Dr Dafydd Mills Daniel discusses the ethics of land at the Scottish Land Commission

 

Dr Dafydd Daniel
Dr Dafydd Mills Daniel discusses the ethics of land at the Scottish Land Commission  

 

Dafydd Mills Daniel was invited to appear at the Scottish Land Commission Annual Conference Land Connection 2021, on the panel: Land governance – the time for new models? 

The recording of Dafydd’s appearance and the panel discussion is available to watch here

Dafydd outlines two different ways of talking about land: one ‘civic humanist’ or ‘neo-republican’ and one ‘Lockean’ or ‘politically liberal’. 

He discusses the history of these two discourses, and how they have underpinned different ways of conceiving of land as property, and so alternative models for land governance and ownership. 

At the same time, Dafydd suggests the Scottish Land Commission is attempting to draw together both neo-republicanism and political liberalism. 

For example, speaking with a civic humanist voice when it emphasises the unique moral and political status of land, distinct from other forms of property, and argues for diversity of land ownership in order to break apart power. 

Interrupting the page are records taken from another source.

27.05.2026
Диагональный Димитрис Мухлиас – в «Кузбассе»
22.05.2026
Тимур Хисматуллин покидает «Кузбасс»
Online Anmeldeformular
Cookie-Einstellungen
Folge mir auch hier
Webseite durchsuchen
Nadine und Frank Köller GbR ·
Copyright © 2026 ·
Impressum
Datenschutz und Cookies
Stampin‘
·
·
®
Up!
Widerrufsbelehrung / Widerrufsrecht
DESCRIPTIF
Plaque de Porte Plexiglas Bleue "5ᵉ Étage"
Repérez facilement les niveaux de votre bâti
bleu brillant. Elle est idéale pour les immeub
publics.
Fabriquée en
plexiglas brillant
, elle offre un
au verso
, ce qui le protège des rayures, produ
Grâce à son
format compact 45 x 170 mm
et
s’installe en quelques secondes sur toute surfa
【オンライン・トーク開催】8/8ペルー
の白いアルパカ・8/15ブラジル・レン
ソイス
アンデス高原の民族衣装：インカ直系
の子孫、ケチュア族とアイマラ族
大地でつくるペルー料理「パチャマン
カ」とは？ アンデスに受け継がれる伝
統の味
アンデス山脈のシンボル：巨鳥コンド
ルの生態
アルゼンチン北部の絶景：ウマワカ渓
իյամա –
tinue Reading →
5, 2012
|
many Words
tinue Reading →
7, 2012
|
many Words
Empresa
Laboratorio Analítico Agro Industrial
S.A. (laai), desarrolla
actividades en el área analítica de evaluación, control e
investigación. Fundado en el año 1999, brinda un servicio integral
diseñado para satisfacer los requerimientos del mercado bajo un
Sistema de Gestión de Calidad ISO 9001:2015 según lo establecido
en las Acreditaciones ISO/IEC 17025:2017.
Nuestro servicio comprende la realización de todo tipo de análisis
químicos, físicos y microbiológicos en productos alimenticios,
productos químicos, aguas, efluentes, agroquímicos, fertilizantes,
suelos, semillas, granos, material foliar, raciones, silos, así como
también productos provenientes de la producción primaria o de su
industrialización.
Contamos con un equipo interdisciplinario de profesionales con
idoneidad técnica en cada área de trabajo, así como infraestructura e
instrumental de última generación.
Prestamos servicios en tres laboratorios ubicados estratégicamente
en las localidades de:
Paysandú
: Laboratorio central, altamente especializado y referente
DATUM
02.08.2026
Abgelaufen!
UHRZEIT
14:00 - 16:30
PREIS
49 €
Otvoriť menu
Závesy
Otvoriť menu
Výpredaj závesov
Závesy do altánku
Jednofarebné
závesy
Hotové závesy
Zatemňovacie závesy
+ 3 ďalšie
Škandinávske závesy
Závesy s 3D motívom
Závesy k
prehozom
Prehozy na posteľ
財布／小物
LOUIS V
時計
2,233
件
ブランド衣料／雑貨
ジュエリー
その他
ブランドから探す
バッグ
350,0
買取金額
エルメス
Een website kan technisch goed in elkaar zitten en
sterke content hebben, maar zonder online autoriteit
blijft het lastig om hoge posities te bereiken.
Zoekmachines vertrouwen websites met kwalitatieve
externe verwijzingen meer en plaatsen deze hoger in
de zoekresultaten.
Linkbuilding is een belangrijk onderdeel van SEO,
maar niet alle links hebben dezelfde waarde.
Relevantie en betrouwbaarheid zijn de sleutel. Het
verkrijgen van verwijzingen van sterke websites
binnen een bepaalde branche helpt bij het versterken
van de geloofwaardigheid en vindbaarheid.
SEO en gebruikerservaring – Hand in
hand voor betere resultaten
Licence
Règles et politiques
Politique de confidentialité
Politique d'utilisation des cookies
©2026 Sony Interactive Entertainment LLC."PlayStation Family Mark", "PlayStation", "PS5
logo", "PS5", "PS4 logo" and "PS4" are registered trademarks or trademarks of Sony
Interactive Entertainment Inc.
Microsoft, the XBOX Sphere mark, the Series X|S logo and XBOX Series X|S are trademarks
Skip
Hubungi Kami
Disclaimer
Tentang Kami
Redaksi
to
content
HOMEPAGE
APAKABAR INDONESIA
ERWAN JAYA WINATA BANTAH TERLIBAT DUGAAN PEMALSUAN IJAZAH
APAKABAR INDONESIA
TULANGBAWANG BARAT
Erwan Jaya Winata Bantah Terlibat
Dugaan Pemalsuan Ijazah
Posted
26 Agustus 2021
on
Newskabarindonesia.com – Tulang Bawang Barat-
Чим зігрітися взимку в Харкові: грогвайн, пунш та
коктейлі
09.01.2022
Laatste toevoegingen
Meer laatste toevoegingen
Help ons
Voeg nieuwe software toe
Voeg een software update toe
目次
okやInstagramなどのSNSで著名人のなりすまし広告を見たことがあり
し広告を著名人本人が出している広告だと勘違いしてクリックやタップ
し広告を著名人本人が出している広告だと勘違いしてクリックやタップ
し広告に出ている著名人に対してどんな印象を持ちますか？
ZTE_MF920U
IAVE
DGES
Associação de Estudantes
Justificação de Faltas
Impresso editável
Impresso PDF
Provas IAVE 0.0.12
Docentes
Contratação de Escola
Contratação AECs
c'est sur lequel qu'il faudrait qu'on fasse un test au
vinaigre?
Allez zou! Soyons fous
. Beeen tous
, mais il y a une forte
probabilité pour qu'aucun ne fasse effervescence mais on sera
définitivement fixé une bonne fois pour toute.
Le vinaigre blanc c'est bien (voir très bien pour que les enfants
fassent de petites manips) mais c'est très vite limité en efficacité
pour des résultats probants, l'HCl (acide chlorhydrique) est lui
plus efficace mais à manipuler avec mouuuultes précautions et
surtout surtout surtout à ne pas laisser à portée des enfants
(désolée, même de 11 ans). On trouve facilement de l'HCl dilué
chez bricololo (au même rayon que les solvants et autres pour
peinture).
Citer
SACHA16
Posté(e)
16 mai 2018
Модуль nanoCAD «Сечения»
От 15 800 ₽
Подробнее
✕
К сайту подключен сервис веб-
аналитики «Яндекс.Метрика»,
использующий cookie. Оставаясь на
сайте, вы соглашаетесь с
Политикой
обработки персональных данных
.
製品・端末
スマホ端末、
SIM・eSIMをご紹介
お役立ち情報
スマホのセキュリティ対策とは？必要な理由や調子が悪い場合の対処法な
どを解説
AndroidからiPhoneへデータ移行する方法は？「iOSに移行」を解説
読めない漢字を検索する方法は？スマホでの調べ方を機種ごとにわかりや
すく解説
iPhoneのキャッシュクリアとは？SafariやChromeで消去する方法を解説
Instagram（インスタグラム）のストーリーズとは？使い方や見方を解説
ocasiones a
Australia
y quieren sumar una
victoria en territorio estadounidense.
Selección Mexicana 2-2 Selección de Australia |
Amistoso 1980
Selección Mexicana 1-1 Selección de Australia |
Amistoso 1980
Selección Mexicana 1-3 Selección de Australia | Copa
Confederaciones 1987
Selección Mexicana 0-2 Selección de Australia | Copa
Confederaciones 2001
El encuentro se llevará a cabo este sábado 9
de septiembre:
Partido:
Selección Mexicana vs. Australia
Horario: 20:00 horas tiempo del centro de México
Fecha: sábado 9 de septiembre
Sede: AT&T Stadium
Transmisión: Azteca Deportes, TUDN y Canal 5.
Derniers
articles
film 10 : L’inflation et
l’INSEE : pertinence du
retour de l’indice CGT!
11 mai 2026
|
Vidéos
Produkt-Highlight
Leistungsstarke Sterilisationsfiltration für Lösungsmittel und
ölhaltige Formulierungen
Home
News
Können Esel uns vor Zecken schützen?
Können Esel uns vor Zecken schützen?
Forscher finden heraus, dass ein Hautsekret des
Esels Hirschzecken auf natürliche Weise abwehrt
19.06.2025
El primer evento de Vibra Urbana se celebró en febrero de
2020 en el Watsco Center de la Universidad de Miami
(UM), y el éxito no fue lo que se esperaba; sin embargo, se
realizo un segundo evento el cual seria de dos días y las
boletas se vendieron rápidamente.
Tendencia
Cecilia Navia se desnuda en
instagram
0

While speaking in a Lockean voice when it emphasises the commercial use of land, and opposes ‘monopolies’ of land property holdings, to prevent land lying ‘fallow’. 

According to Dafydd, such an approach is justified, not only given historical connections (as well as oppositions) between these two discourses, but because it helps to prevent ethical and political debates about land ‘rights’ and ‘ownership’ being reduced to ‘capitalist’ verses ‘communist’ positions, themselves ‘narrowly’ understood. 

Both civic humanism and, what Dafydd calls, the politically liberal ‘corporate individual’ appreciate that while questions of ‘rights’ and ‘ownership’ are ‘fundamental’, they are nonetheless ‘secondary’ to the primary questions of ‘duty and responsibility’, ‘use and purpose’, which should ‘ground’ a proper understanding of rights and ownership in the first place. 

Dafydd was joined at the Scottish Land Commission Conference by James MacKessack-Leitch, Policy and Practice Lead, Scottish Land Commission; Willie McGhee, Independent Forestry Consultant; and, Clea Warner, General Manager, Highlands & Islands, National Trust for Scotland. The panel was chaired by Scottish Land Commissioner, Megan MacInnes. 

Dafydd will be developing some of the themes he discusses here when he speaks on The Enlightenment and the Value(s) of Landownership as part of the upcoming seminar series, Contestations in Land and Agriculture: Historical and Geopolitical Case-Studies, co-hosted by the University of Oxford’s McDonald Centre for Theology, Ethics and Public Life and the Laudato Si’ Research Institute, in February 2022.